O porta-malas do Lexus estava limpo, acarpetado e vazio, exceto por uma maleta de couro com uma fechadura de combinação. Campbell deu algumas voltas no mostrador serrilhado, mas o fecho não se mexeu. Ele ia fechar o porta-malas, mas percebeu que não havia motivo para tal e ouviu um chapinhar molhado no interior do carro.

Ele torceu para que Pete não estivesse fazendo nada nojento. Seu amigo passara por uma breve fase de profanação no terceiro dia, colocando os cadáveres em poses jocosas. Num desses momentos, ele desenhou um bigode e um cavanhaque numa velhinha que caíra com a coleira do poodle morto ainda presa em torno do frágil pulso.

— Lembrança do fim do mundo — disse Pete, surrupiando uma bolsa.

— Uma coisa. Combina com seu conjuntinho “féxion”. — Na verdade, o vinil brilhante verde-limão contrastava horrivelmente com a camisa xadrez de flanela e com o imundo moletom vermelho.

Pete vasculhou a bolsa e tirou de lá um conjunto de maquiagem. — Acho que vou esfregar esse troço no rosto e ficar parecido com um deles.

— Eles se parecem conosco.

— Não, não parecem. O redor dos olhos é mais vermelho e a pele, mais pálida.

— Que racista, cara.

Pete largou a maquiagem no chão e continuou a saquear. Apareceu então com uma carteira, um iPod, um conjunto de chaves e um pacote plástico de lenços de papel. Em vão, tocou na negra tela de acrílico do iPod. — Morto, como o resto.
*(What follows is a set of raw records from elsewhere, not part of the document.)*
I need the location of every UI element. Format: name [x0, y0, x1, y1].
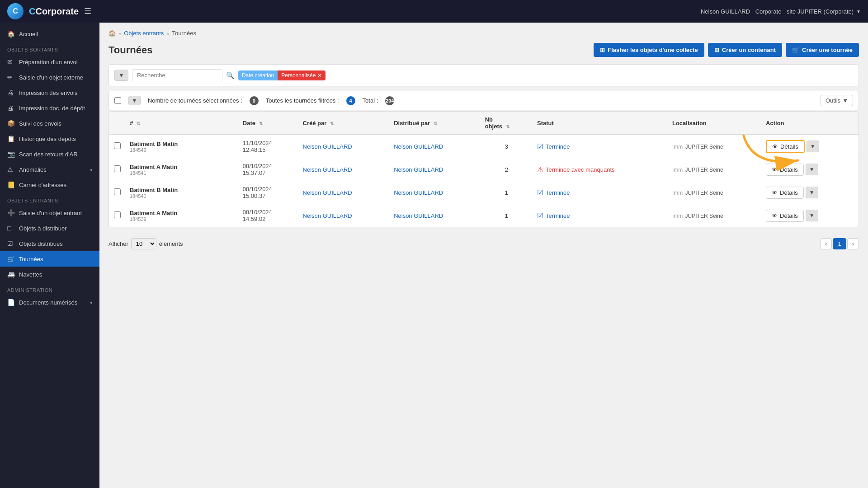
sidebar-label-accueil: Accueil — [19, 31, 38, 38]
row-statut-badge-184543: ☑ Terminée — [537, 142, 570, 151]
sidebar-item-carnet[interactable]: 📒 Carnet d'adresses — [0, 177, 99, 192]
print2-icon: 🖨 — [7, 104, 15, 112]
sidebar-item-historique[interactable]: 📋 Historique des dépôts — [0, 131, 99, 146]
logo-text: CCorporate — [29, 6, 79, 17]
sidebar-item-accueil[interactable]: 🏠 Accueil — [0, 26, 99, 42]
row-name-cell: Batiment A Matin 184541 — [125, 158, 238, 181]
row-distributor-cell-184541: Nelson GUILLARD — [389, 158, 481, 181]
sidebar-item-preparation[interactable]: ✉ Préparation d'un envoi — [0, 54, 99, 70]
row-creator-cell-184541: Nelson GUILLARD — [298, 158, 390, 181]
row-creator-link-184539[interactable]: Nelson GUILLARD — [303, 212, 352, 219]
row-localisation-cell-184543: Imm JUPITER Seine — [668, 135, 761, 158]
sidebar-item-saisie-entrant[interactable]: ➕ Saisie d'un objet entrant — [0, 205, 99, 221]
creer-tournee-icon: 🛒 — [792, 47, 799, 53]
sidebar-label-distribuer: Objets à distribuer — [19, 225, 67, 232]
row-creator-link-184540[interactable]: Nelson GUILLARD — [303, 189, 352, 196]
row-location-184541: Imm JUPITER Seine — [672, 167, 723, 173]
select-all-checkbox[interactable] — [114, 97, 121, 104]
col-nb-objets[interactable]: Nb objets ⇅ — [481, 112, 533, 135]
breadcrumb-home-icon[interactable]: 🏠 — [108, 30, 116, 37]
per-page-select[interactable]: 10 25 50 100 — [131, 238, 156, 249]
selected-count: 0 — [250, 96, 259, 105]
details-button-184540[interactable]: 👁 Détails — [766, 187, 804, 199]
hamburger-icon[interactable]: ☰ — [84, 6, 91, 16]
details-button-184539[interactable]: 👁 Détails — [766, 210, 804, 222]
logo-circle: C — [7, 3, 24, 19]
row-checkbox-184540[interactable] — [114, 188, 121, 195]
sidebar-item-scan-retours[interactable]: 📷 Scan des retours d'AR — [0, 146, 99, 162]
col-check — [109, 112, 125, 135]
nav-left: C CCorporate ☰ — [7, 3, 91, 19]
section-admin: ADMINISTRATION — [0, 282, 99, 295]
row-time-184539: 14:59:02 — [243, 216, 294, 222]
row-date-184539: 08/10/2024 — [243, 209, 294, 216]
action-dropdown-184543[interactable]: ▼ — [807, 141, 819, 152]
pagination-bar: Afficher 10 25 50 100 éléments ‹ 1 › — [108, 235, 859, 253]
breadcrumb-objets-entrants[interactable]: Objets entrants — [124, 30, 164, 37]
search-button[interactable]: 🔍 — [226, 71, 235, 80]
creer-contenant-button[interactable]: ⊞ Créer un contenant — [708, 43, 782, 57]
table-row: Batiment B Matin 184543 11/10/2024 12:48… — [109, 135, 859, 158]
filtered-label: Toutes les tournées filtrées : — [266, 97, 339, 104]
row-statut-badge-184541: ⚠ Terminée avec manquants — [537, 165, 614, 174]
col-statut: Statut — [533, 112, 668, 135]
action-dropdown-184540[interactable]: ▼ — [806, 187, 818, 198]
user-label: Nelson GUILLARD - Corporate - site JUPIT… — [701, 8, 854, 15]
row-distributor-link-184541[interactable]: Nelson GUILLARD — [394, 166, 443, 173]
filter-tag-value[interactable]: Personnalisée ✕ — [278, 70, 326, 80]
location-prefix-184539: Imm — [672, 213, 683, 219]
sidebar-item-navettes[interactable]: 🚐 Navettes — [0, 267, 99, 282]
breadcrumb-tournees: Tournées — [172, 30, 196, 37]
row-distributor-link-184543[interactable]: Nelson GUILLARD — [394, 143, 443, 150]
action-dropdown-184539[interactable]: ▼ — [806, 210, 818, 221]
col-cree-par[interactable]: Créé par ⇅ — [298, 112, 390, 135]
sidebar-item-distribues[interactable]: ☑ Objets distribués — [0, 236, 99, 251]
sidebar-item-impression-depot[interactable]: 🖨 Impression doc. de dépôt — [0, 100, 99, 116]
row-creator-link-184541[interactable]: Nelson GUILLARD — [303, 166, 352, 173]
sidebar-item-impression-envois[interactable]: 🖨 Impression des envois — [0, 85, 99, 100]
sidebar-label-impression-depot: Impression doc. de dépôt — [19, 105, 85, 112]
outils-button[interactable]: Outils ▼ — [821, 95, 853, 106]
row-checkbox-184543[interactable] — [114, 142, 121, 149]
flash-button[interactable]: ⊞ Flasher les objets d'une collecte — [594, 43, 704, 57]
creer-tournee-label: Créer une tournée — [802, 47, 853, 53]
row-distributor-link-184540[interactable]: Nelson GUILLARD — [394, 189, 443, 196]
row-creator-link-184543[interactable]: Nelson GUILLARD — [303, 143, 352, 150]
sidebar-label-scan-retours: Scan des retours d'AR — [19, 151, 78, 158]
row-distributor-link-184539[interactable]: Nelson GUILLARD — [394, 212, 443, 219]
action-dropdown-184541[interactable]: ▼ — [806, 164, 818, 175]
filter-remove-icon[interactable]: ✕ — [317, 72, 322, 79]
row-statut-text-184539: Terminée — [546, 212, 570, 219]
details-button-184541[interactable]: 👁 Détails — [766, 164, 804, 176]
sidebar-label-navettes: Navettes — [19, 271, 42, 278]
col-date[interactable]: Date ⇅ — [238, 112, 298, 135]
page-1-button[interactable]: 1 — [833, 238, 846, 249]
edit-icon: ✏ — [7, 74, 15, 81]
sidebar-item-saisie-externe[interactable]: ✏ Saisie d'un objet externe — [0, 70, 99, 85]
user-menu[interactable]: Nelson GUILLARD - Corporate - site JUPIT… — [701, 8, 861, 15]
sidebar-label-historique: Historique des dépôts — [19, 136, 76, 142]
table-icon: ⊞ — [600, 47, 605, 53]
sidebar-item-distribuer[interactable]: □ Objets à distribuer — [0, 221, 99, 236]
row-checkbox-184541[interactable] — [114, 165, 121, 172]
details-button-184543[interactable]: 👁 Détails — [766, 140, 805, 153]
search-input[interactable] — [132, 69, 222, 81]
next-page-button[interactable]: › — [847, 238, 859, 249]
creer-contenant-icon: ⊞ — [714, 47, 719, 53]
row-id-184541: 184541 — [130, 170, 234, 176]
prev-page-button[interactable]: ‹ — [820, 238, 832, 249]
page-header: Tournées ⊞ Flasher les objets d'une coll… — [108, 43, 859, 57]
row-checkbox-184539[interactable] — [114, 211, 121, 218]
sidebar-item-anomalies[interactable]: ⚠ Anomalies ◂ — [0, 162, 99, 177]
col-distribue-par[interactable]: Distribué par ⇅ — [389, 112, 481, 135]
envelope-icon: ✉ — [7, 58, 15, 66]
col-hash[interactable]: # ⇅ — [125, 112, 238, 135]
sidebar-item-tournees[interactable]: 🛒 Tournées — [0, 251, 99, 267]
creer-tournee-button[interactable]: 🛒 Créer une tournée — [786, 43, 859, 57]
sidebar-item-suivi[interactable]: 📦 Suivi des envois — [0, 116, 99, 131]
logo-name: Corporate — [35, 6, 79, 16]
sidebar-item-docs-num[interactable]: 📄 Documents numérisés ◂ — [0, 295, 99, 310]
select-all-dropdown[interactable]: ▼ — [128, 96, 141, 105]
sidebar-label-saisie-entrant: Saisie d'un objet entrant — [19, 210, 82, 216]
filter-toggle-button[interactable]: ▼ — [114, 70, 128, 81]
— Que bom. Acho que eu não aguentaria sua maratona de Lady Gaga.

Pete tacou o iPod na estrada, que foi escorregando até parar do lado de um SUV azul. — O que tem nessa maleta?

Campbell a pesou com a mão. — Pesada. Parece papel.

— Ou cocaína?

— Ah, tá. Você só quer saber de ficar doidão.

Pete fez um gesto mostrando os arredores. — Tem programa melhor? Além do mais, acho que os sequelados meio que diminuíram o rigor da moral.

— Não tô nem aí pra cocaína, mas você atiçou minha curiosidade. — Uns trinta metros à frente, um furgão de consertos hidráulicos se enroscou num sedã compacto num abraço lascivo de aço e plástico. Campbell via o motorista do sedã debruçado no volante com manchinhas de sangue seco estampadas no para-brisa. O furgão não tinha janelas na traseira, mas Campbell tinha certeza de que encontraria lá todo tipo de ferramenta, provavelmente misturadas e espalhadas pela colisão.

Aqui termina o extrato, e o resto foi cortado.